- _Task details_
Write each entry again exactly as shown, but without the images it holds.
--- Given records Enclosed Below ---
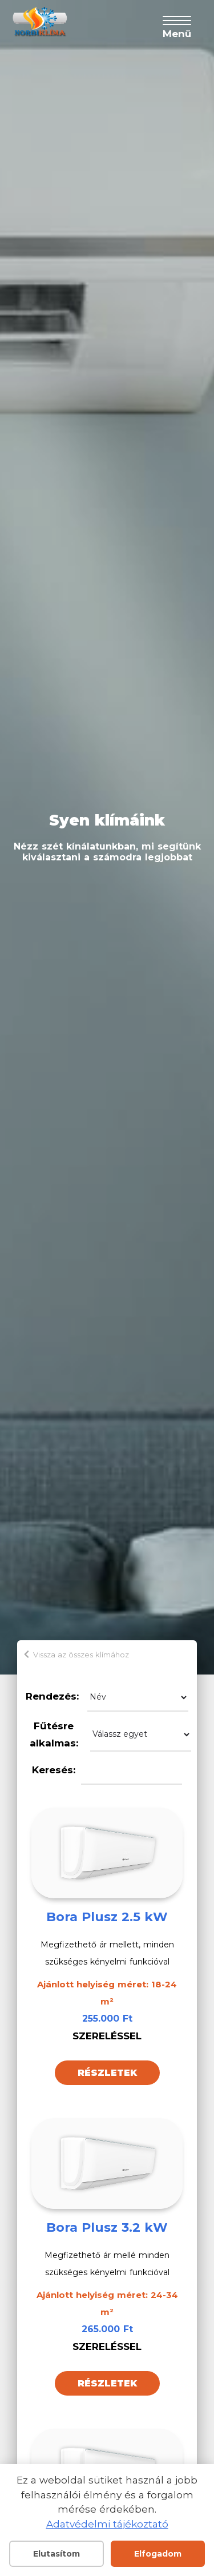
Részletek (107, 2072)
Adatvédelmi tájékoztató (107, 2524)
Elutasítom (56, 2554)
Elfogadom (157, 2554)
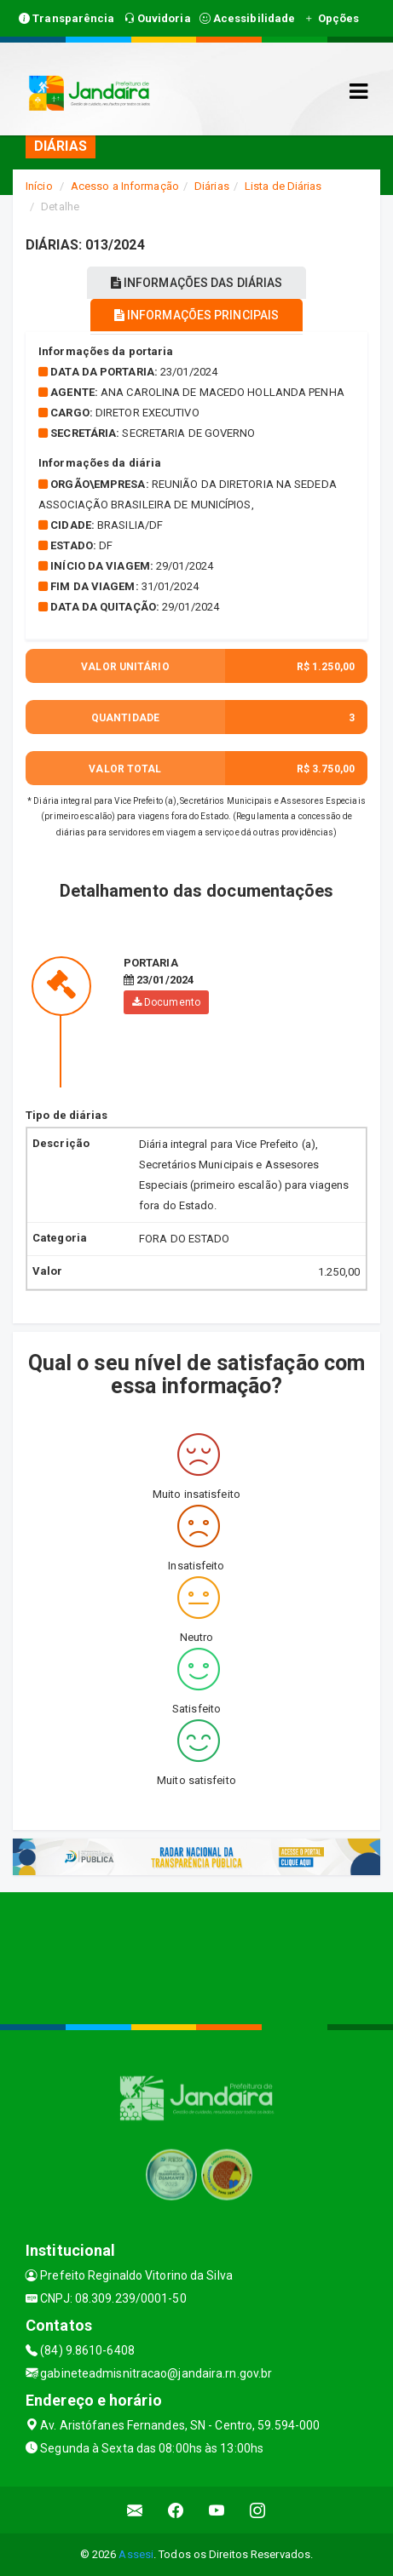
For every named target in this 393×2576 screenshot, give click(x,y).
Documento (166, 1002)
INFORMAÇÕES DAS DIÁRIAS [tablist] (197, 283)
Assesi (135, 2554)
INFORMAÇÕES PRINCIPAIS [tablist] (196, 315)
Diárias (211, 186)
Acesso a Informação (125, 186)
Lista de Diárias (283, 186)
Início (39, 186)
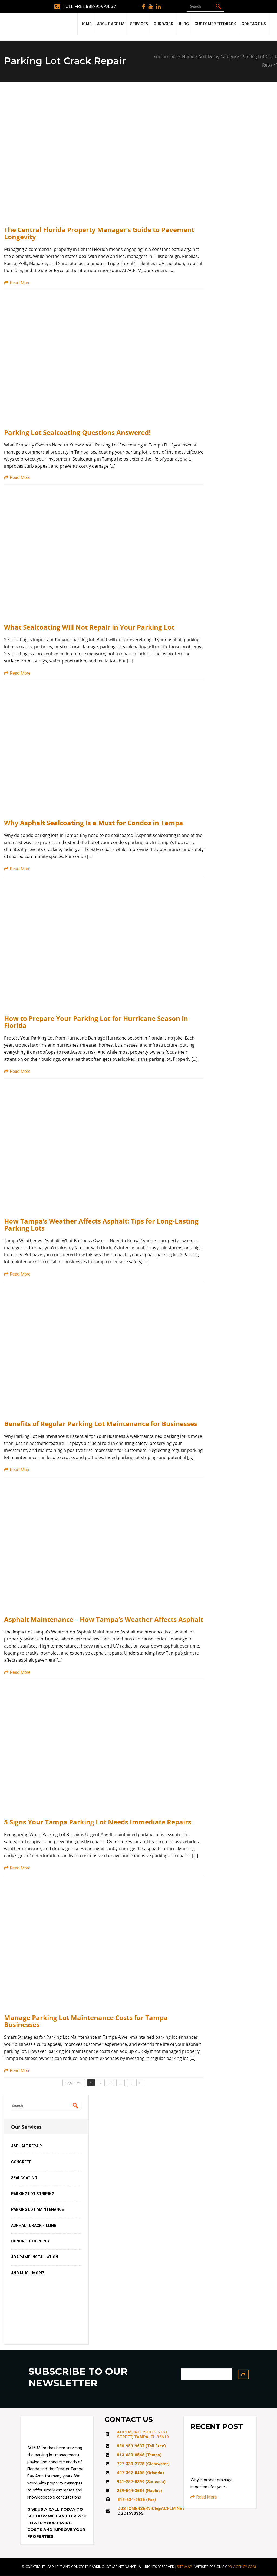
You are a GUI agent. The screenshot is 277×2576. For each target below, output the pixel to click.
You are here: (168, 57)
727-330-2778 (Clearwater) (143, 2463)
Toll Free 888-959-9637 (85, 6)
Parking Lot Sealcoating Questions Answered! (77, 432)
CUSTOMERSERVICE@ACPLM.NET (151, 2508)
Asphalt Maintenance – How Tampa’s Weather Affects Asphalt (103, 1619)
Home (188, 57)
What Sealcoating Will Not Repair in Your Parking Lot (89, 627)
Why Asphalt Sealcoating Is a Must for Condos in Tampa (93, 822)
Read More (17, 282)
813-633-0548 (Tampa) (139, 2454)
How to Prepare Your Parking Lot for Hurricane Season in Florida (96, 1022)
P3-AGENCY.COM (242, 2566)
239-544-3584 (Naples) (139, 2490)
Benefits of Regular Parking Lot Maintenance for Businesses (100, 1423)
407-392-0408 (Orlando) (140, 2472)
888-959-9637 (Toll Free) (141, 2446)
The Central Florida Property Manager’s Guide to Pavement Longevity (99, 233)
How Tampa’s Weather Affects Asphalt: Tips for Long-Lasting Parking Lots (101, 1224)
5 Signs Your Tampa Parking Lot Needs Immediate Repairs (97, 1822)
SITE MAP (184, 2566)
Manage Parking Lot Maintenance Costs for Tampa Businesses (86, 2021)
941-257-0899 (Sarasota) (141, 2481)
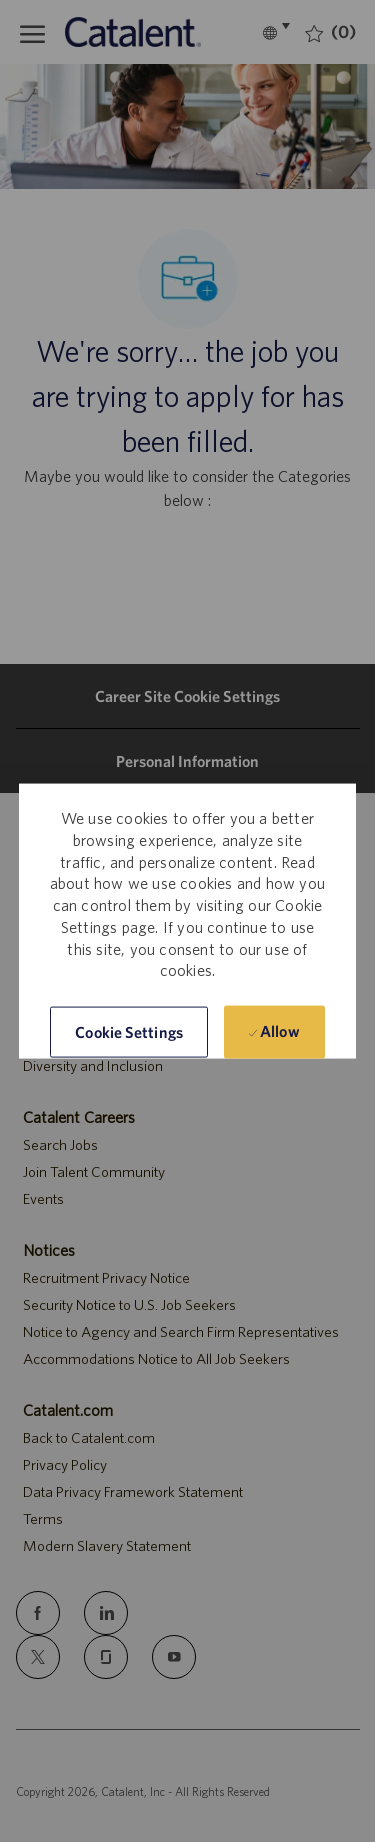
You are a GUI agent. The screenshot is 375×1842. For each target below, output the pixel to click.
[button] (129, 1032)
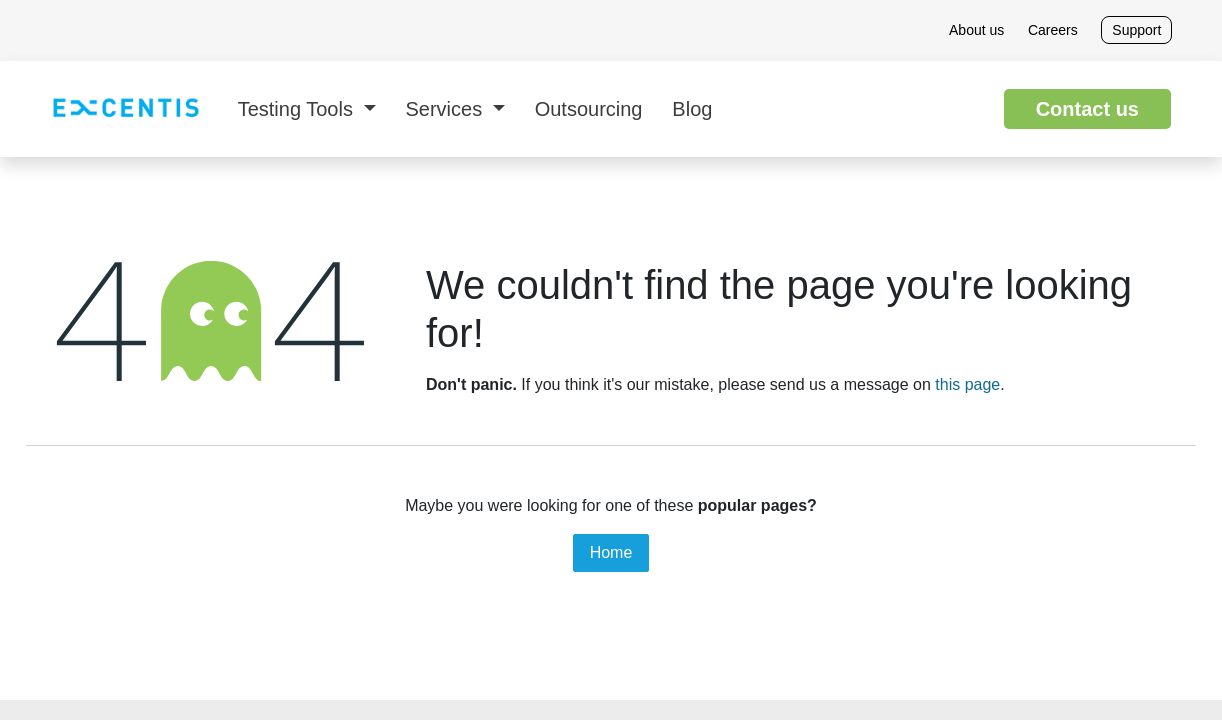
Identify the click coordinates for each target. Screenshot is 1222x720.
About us (976, 30)
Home (611, 552)
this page (967, 384)
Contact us (1087, 109)
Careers (1053, 30)
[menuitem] (307, 109)
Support (1136, 30)
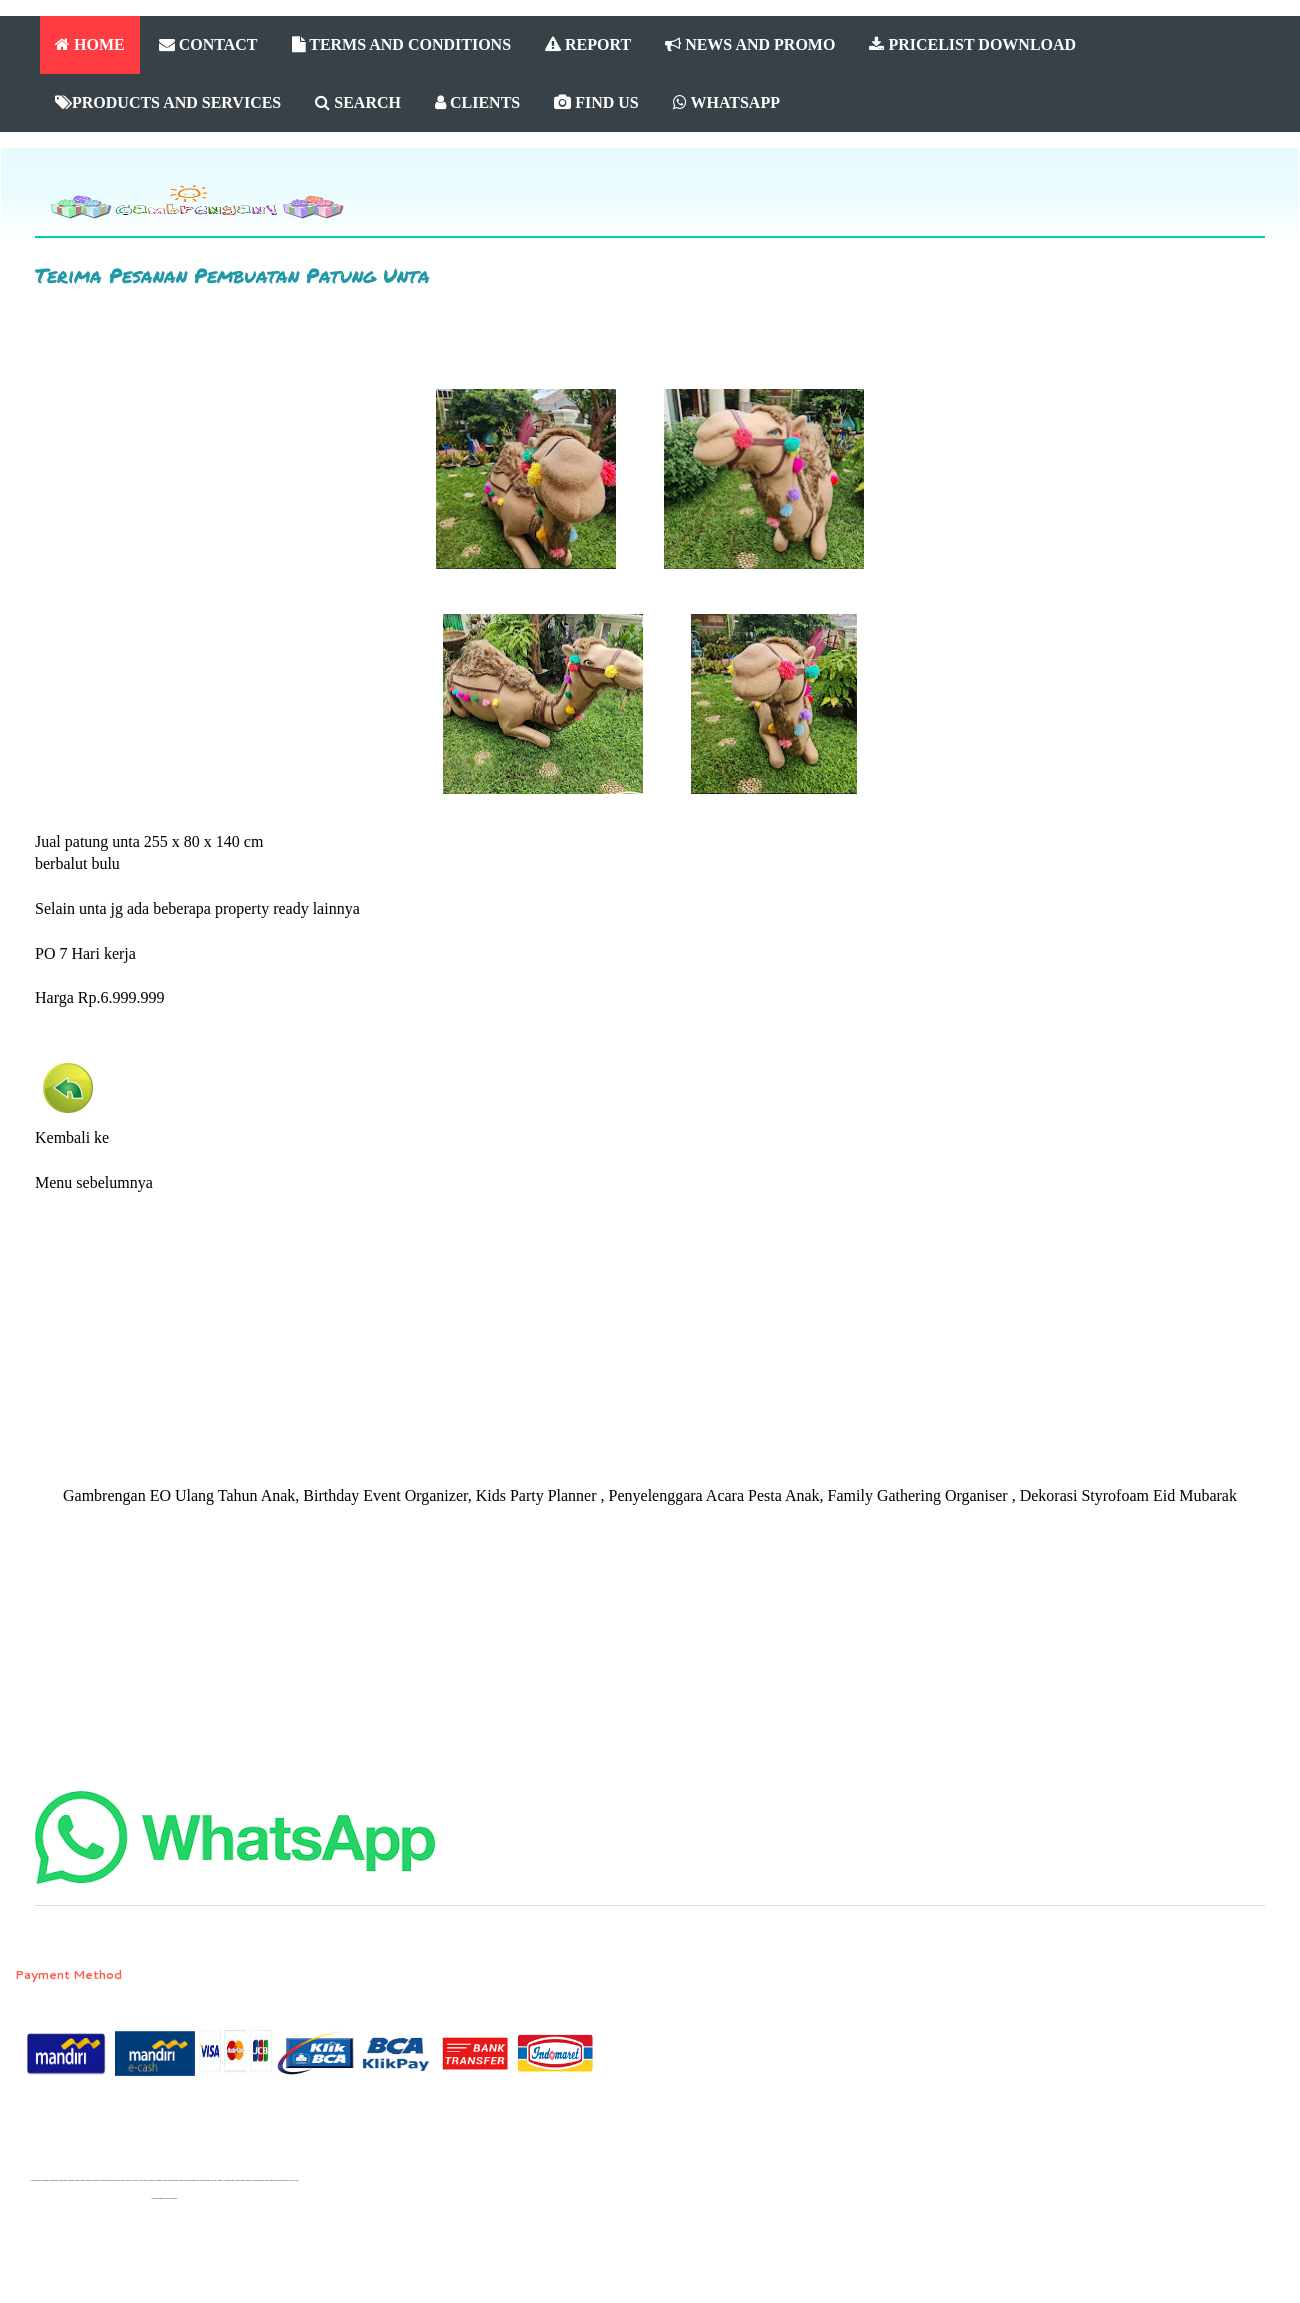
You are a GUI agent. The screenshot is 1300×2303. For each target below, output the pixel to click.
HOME (90, 44)
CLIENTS (477, 102)
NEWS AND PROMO (750, 44)
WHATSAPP (726, 102)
--- End of Enclosed Given records ---
- _Answer section_
Részletek (107, 2072)
Adatvédelmi tájékoztató (107, 2524)
Elutasítom (56, 2554)
Elfogadom (157, 2554)
For every named target in this 393×2576 screenshot, give click(x,y).
Documento (166, 1002)
INFORMAÇÕES DAS DIÁRIAS [tablist] (197, 283)
Assesi (135, 2554)
INFORMAÇÕES PRINCIPAIS [tablist] (196, 315)
Diárias (211, 186)
Acesso a Informação (125, 186)
Lista de Diárias (283, 186)
Início (39, 186)
You are a GUI agent. The screenshot is 277×2576. For each target below, output the pixel to click.
You are here: (168, 57)
727-330-2778 (Clearwater) (143, 2463)
Toll Free 888-959-9637 (85, 6)
Parking Lot Sealcoating Questions Answered! (77, 432)
CUSTOMERSERVICE@ACPLM.NET (151, 2508)
Asphalt Maintenance – How Tampa’s Weather Affects Asphalt (103, 1619)
Home (188, 57)
What Sealcoating Will Not Repair in Your Parking Lot (89, 627)
Why Asphalt Sealcoating Is a Must for Condos in Tampa (93, 822)
Read More (17, 282)
813-633-0548 (Tampa) (139, 2454)
How to Prepare Your Parking Lot for Hurricane Season in Florida (96, 1022)
P3-AGENCY.COM (242, 2566)
239-544-3584 (Naples) (139, 2490)
Benefits of Regular Parking Lot Maintenance for Businesses (100, 1423)
407-392-0408 (Orlando) (140, 2472)
888-959-9637 (Toll Free) (141, 2446)
The Central Florida Property Manager’s Guide to Pavement Longevity (99, 233)
How Tampa’s Weather Affects Asphalt: Tips for Long-Lasting Parking Lots (101, 1224)
5 Signs Your Tampa Parking Lot Needs Immediate Repairs (97, 1822)
SITE MAP (184, 2566)
Manage Parking Lot Maintenance Costs for Tampa Businesses (86, 2021)
941-257-0899 (Sarasota) (141, 2481)
You are a GUI agent. The screenshot is 375×1842. For each target below, output the pixel to click.
[button] (129, 1032)
Identify the click coordinates for each target. Screenshot is 1222x720.
About us (976, 30)
Home (611, 552)
this page (967, 384)
Contact us (1087, 109)
Careers (1053, 30)
[menuitem] (307, 109)
Support (1136, 30)
You are a GUI agent. The screenshot is 1300×2303. For each target below, output the pixel to click.
HOME (90, 44)
CLIENTS (477, 102)
NEWS AND PROMO (750, 44)
WHATSAPP (726, 102)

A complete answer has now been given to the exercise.